- **TASK PROMPT**: In the entries below, find the line with "You are a GUI" and the line with "Roundup: Historians' Take"; give again those lines and every line between them, exactly.

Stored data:
= = = =

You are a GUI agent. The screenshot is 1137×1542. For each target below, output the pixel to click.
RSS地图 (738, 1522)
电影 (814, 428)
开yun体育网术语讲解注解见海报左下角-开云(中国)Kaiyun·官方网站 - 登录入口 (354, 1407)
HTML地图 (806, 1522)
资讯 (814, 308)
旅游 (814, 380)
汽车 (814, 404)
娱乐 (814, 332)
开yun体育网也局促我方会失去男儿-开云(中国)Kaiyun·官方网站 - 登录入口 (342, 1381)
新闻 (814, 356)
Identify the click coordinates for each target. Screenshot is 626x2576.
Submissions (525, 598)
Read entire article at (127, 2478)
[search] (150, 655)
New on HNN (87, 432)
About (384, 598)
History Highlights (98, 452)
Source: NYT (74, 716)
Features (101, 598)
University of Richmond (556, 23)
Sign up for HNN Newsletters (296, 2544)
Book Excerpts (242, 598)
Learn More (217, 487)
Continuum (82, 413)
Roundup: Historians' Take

= = = =

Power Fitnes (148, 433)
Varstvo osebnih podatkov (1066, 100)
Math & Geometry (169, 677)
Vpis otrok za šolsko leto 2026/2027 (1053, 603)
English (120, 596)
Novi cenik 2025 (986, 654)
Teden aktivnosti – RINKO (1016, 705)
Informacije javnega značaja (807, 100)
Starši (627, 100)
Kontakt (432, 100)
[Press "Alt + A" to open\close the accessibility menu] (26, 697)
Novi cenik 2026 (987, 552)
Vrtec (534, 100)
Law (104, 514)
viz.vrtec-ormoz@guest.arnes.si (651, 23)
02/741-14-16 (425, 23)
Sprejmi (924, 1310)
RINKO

= = = =

- **SOLUTION BELOW**:
You are a GUI agent. The screenshot is 1137×1542. For each target below, output the pixel to click.
RSS地图 (738, 1522)
电影 (814, 428)
开yun体育网术语讲解注解见海报左下角-开云(中国)Kaiyun·官方网站 - 登录入口 (354, 1407)
HTML地图 (806, 1522)
资讯 (814, 308)
旅游 (814, 380)
汽车 (814, 404)
娱乐 (814, 332)
开yun体育网也局促我方会失去男儿-开云(中国)Kaiyun·官方网站 - 登录入口 (342, 1381)
新闻 (814, 356)
Identify the click coordinates for each target. Screenshot is 626x2576.
Submissions (525, 598)
Read entire article at (127, 2478)
[search] (150, 655)
New on HNN (87, 432)
About (384, 598)
History Highlights (98, 452)
Source: NYT (74, 716)
Features (101, 598)
University of Richmond (556, 23)
Sign up for HNN Newsletters (296, 2544)
Book Excerpts (242, 598)
Learn More (217, 487)
Continuum (82, 413)
Roundup: Historians' Take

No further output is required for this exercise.